No âmbito da alínea 3., dois tipos de diabetes monogénica com especial relevância em idade pediátrica – MODY (maturity onset diabetes of the young – diabetes juvenil de início no adulto) e Diabetes neonatal – são referidos mais pormenorizadamente.

Na prática clínica importa fazer referência a certos aspectos semiológicos, traduzindo certas atipias que sugerem a probabilidade de diabetes monogénica, a saber:

  • em casos diagnosticados como DM1 – diagnóstico nos primeiros 6 meses de vida ou antecedentes familiares de diabetes num dos progenitores e noutros parentes em primeiro grau; – ausência de autoanticorpos na data do diagnóstico; – função das células beta relativamente preservada traduzindo-se por baixas necessidades de insulina e péptido C com valores normais;
  • em casos diagnosticados como DM2 – ausência de obesidade, de acantose e de outros marcadores de síndroma metabólica em indivíduos pertencentes a etnias com baixa incidência de DM2 e com história familiar de diabetes, mas não de obesidade.

1. DM monogénica dita anteriormente MODY (sigla do inglês – maturity onset diabetes of youth)
Compreende um grupo de formas relativamente ligeiras de diabetes associadas a defeito primário na secreção de insulina, sem cetose nem acidose, com péptido C baixo, HbA1c ligeiramente elevada, têm em comum a hereditariedade dominante e o início antes dos 25 anos de idade.
Como critérios estritos do diagnóstico de MODY, incluem-se: diabetes em pelo menos três gerações com pelo menos um indivíduo afectado.
Entre as mutações identificadas em pelo menos 10 genes, na sua maioria em heterozigotia, são mais frequentes (90%) as dos seguintes genes: GCK/gene da enzima glucocinase (MODY 2), e de genes de vários factores de transcrição – HNF4-alfa/gene do factor de transcrição (MODY 1), HNF1-alfa/gene do factor de transcrição (MODY 3), e HNF1-beta/gene do factor de transcrição (MODY 5). A forma MODY 1 é mais frequente em adultos.
A importância da realização do diagnóstico molecular radica nas implicações quanto ao tratamento: por ex. o subtipo MODY 2 não requer qualquer tratamento, enquanto nos restantes está indicada a utilização de hipoglicemiantes (sulfonilureias) em doses baixas.
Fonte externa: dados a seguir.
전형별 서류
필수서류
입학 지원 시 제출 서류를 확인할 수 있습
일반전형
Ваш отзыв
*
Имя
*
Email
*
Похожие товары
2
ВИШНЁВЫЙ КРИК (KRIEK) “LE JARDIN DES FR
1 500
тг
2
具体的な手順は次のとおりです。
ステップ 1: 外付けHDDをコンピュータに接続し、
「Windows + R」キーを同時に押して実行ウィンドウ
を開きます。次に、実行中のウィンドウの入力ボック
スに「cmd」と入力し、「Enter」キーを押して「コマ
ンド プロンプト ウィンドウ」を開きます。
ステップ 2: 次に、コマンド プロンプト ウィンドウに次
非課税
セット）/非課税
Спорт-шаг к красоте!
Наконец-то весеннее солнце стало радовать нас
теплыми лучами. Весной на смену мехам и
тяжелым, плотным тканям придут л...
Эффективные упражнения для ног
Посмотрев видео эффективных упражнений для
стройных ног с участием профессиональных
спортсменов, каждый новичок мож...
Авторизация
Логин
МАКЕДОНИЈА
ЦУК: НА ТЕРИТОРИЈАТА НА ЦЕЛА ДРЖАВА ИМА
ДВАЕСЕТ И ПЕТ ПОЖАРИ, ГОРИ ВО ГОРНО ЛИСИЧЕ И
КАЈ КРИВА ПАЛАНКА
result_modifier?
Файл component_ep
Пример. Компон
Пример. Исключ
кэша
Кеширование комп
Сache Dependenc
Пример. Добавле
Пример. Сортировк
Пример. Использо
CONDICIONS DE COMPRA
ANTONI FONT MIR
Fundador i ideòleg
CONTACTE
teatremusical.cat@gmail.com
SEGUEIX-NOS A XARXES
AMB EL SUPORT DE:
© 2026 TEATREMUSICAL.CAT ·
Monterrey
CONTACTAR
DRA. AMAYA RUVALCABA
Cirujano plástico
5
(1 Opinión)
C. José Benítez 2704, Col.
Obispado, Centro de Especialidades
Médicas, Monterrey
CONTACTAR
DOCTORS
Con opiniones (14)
2. Diabetes mellitus neonatal
Esta forma rara tem início nos primeiros 6 meses de vida, em geral associada a RCIU, o que reflecte défice pré-natal de insulina, hormona que promove o crescimento intrauterino.
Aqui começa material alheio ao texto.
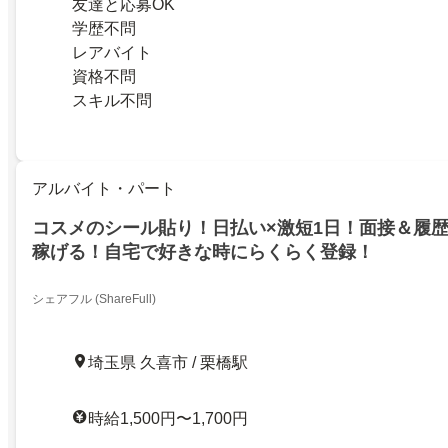
友達と応募OK
学歴不問
レアバイト
資格不問
スキル不問
アルバイト・パート
コスメのシール貼り！日払い×激短1日！面接＆履
稼げる！自宅で好きな時にらくらく登録！
シェアフル (ShareFull)
埼玉県 久喜市 / 栗橋駅
時給1,500円〜1,700円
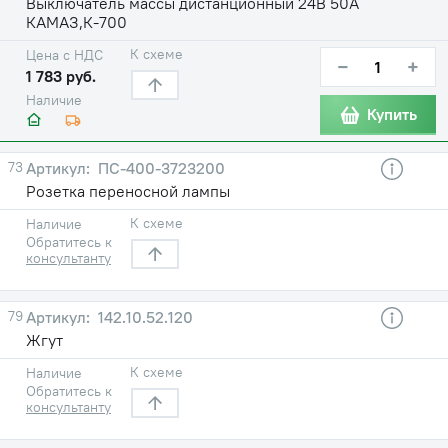
Выключатель массы дистанционный 24В 50А
КАМАЗ,К-700
К схеме
Цена с НДС
−
+
1 783 руб.
Наличие
Купить
73
ПС-400-3723200
Розетка переносной лампы
К схеме
Наличие
Обратитесь к
консультанту
79
142.10.52.120
Жгут
К схеме
Наличие
Обратитесь к
консультанту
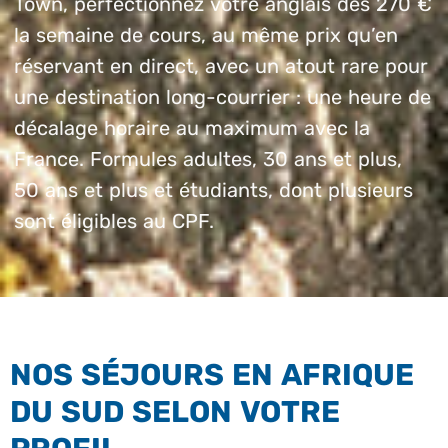
Town, perfectionnez votre anglais dès 270 €
la semaine de cours, au même prix qu’en
réservant en direct, avec un atout rare pour
une destination long-courrier : une heure de
décalage horaire au maximum avec la
France. Formules adultes, 30 ans et plus,
50 ans et plus et étudiants, dont plusieurs
sont éligibles au CPF.
NOS SÉJOURS EN AFRIQUE
DU SUD SELON VOTRE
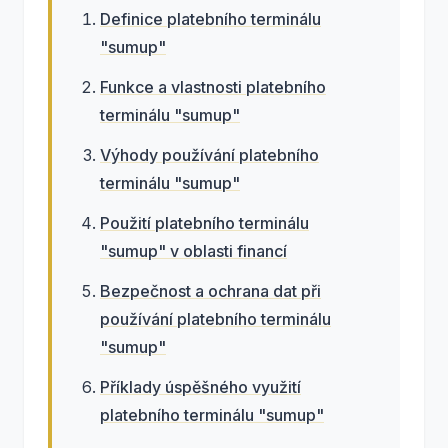
Definice platebního terminálu
"sumup"
Funkce a vlastnosti platebního
terminálu "sumup"
Výhody používání platebního
terminálu "sumup"
Použití platebního terminálu
"sumup" v oblasti financí
Bezpečnost a ochrana dat při
používání platebního terminálu
"sumup"
Příklady úspěšného využití
platebního terminálu "sumup"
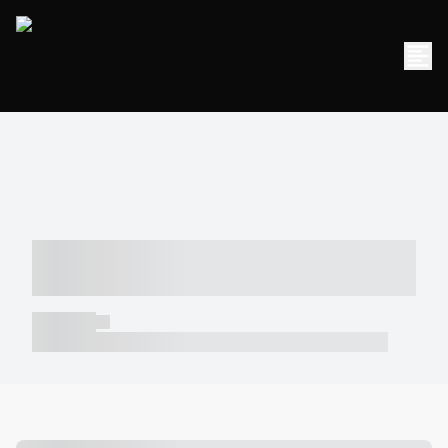
----- ----- -- ------ ---- ---- -- ----- -----
----- --- ------
----- -----
----- ----- -- ------ ---- ---- -- ----- ----- ----- --- ------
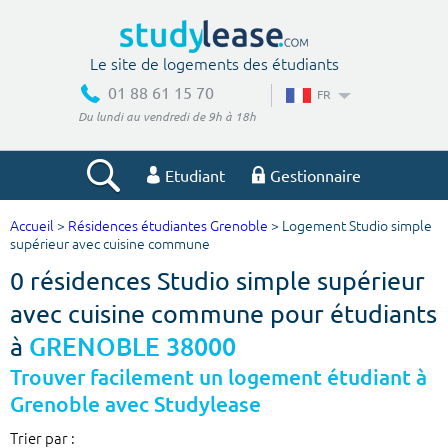
Le site de logements des étudiants
01 88 61 15 70
FR
Du lundi au vendredi de 9h à 18h
Etudiant
Gestionnaire
Accueil
>
Résidences étudiantes Grenoble
> Logement Studio simple
Votre recherche
supérieur avec cuisine commune
0 résidences Studio simple supérieur
Ville, école
avec cuisine commune pour étudiants
à
GRENOBLE 38000
Budget min
Budget max
Trouver facilement un logement étudiant à
Grenoble avec Studylease
€
€
Trier par :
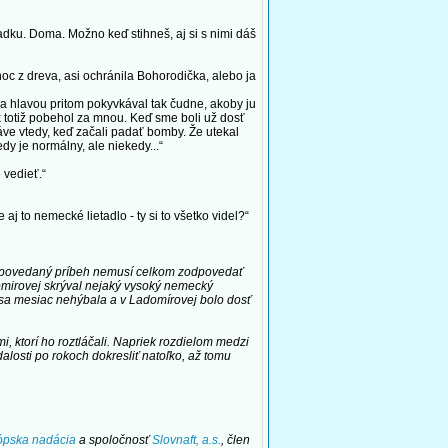
dku. Doma. Možno keď stihneš, aj si s nimi dáš
c z dreva, asi ochránila Bohorodička, alebo ja
a hlavou pritom pokyvkával tak čudne, akoby ju
k totiž pobehol za mnou. Keď sme boli už dosť
áve vtedy, keď začali padať bomby. Že utekal
y je normálny, ale niekedy...“
 vedieť.“
j to nemecké lietadlo - ty si to všetko videl?“
rozpovedaný príbeh nemusí celkom zodpovedať
domirovej skrýval nejaký vysoký nemecký
a sa mesiac nehýbala a v Ladomírovej bolo dosť
i, ktorí ho roztláčali. Napriek rozdielom medzi
osti po rokoch dokresliť natoľko, až tomu
ópska nadácia
a spoločnosť
Slovnaft, a.s.
, člen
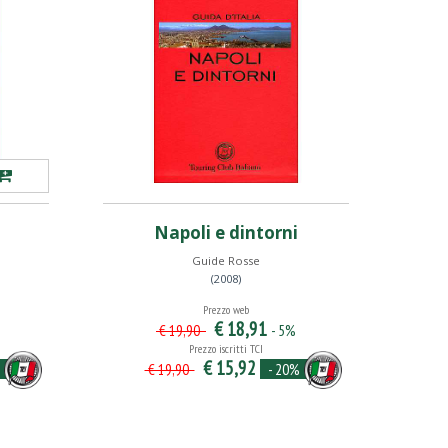
Napoli e dintorni
Guide Rosse
(2008)
Prezzo web
€ 18,91
- 5%
€ 19,90
Prezzo iscritti TCI
€ 15,92
- 20%
€ 19,90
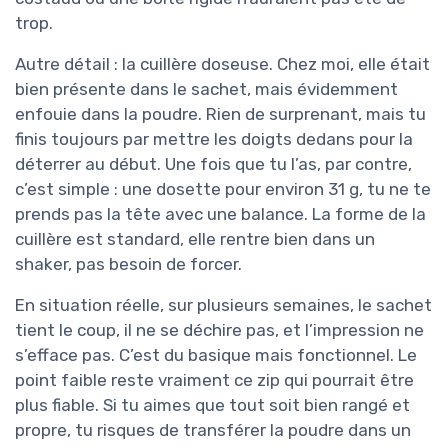
trop.
Autre détail : la cuillère doseuse. Chez moi, elle était
bien présente dans le sachet, mais évidemment
enfouie dans la poudre. Rien de surprenant, mais tu
finis toujours par mettre les doigts dedans pour la
déterrer au début. Une fois que tu l’as, par contre,
c’est simple : une dosette pour environ 31 g, tu ne te
prends pas la tête avec une balance. La forme de la
cuillère est standard, elle rentre bien dans un
shaker, pas besoin de forcer.
En situation réelle, sur plusieurs semaines, le sachet
tient le coup, il ne se déchire pas, et l’impression ne
s’efface pas. C’est du basique mais fonctionnel. Le
point faible reste vraiment ce zip qui pourrait être
plus fiable. Si tu aimes que tout soit bien rangé et
propre, tu risques de transférer la poudre dans un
Distinguem-se duas formas clínicas:

  1. Diabetes neonatal transitória
    Esta forma em geral dura em média 3-4 meses, tendendo a reaparecer na idade escolar ou adolescência numa proporção ~50%.
    A alteração genética mais frequente consiste numa alteração de imprinting dos genes ZAC e HYAM1 [Cr 6q24] que codificam reguladores da apoptose.
    Está indicado o tratamento com insulina regular (1-2 Unidades/kg/dia) em duas doses, com redução progressiva dependendo da evolução.
  2. Diabetes neonatal permanente
    A alteração genética mais frequente é uma mutação nos genes KCNJ11 e ABCC8 que codificam subunidades do canal de K+ ATP-dependente da célula β pancreáticas ou no gene da própria insulina, traduzindo-se em anomalias no processo secretório ao nível das células β.
    De referir que ambos os genes do canal de potássio também se têm relacionado com alguns casos de diabetes neonatal transitória.
    Na maioria dos casos (~90%) com mutações nos genes KCNJ11 e ABCC8 está indicado o tratamento com sulfonilureia, por vezes na sequência de tempo de tratamento com insulina.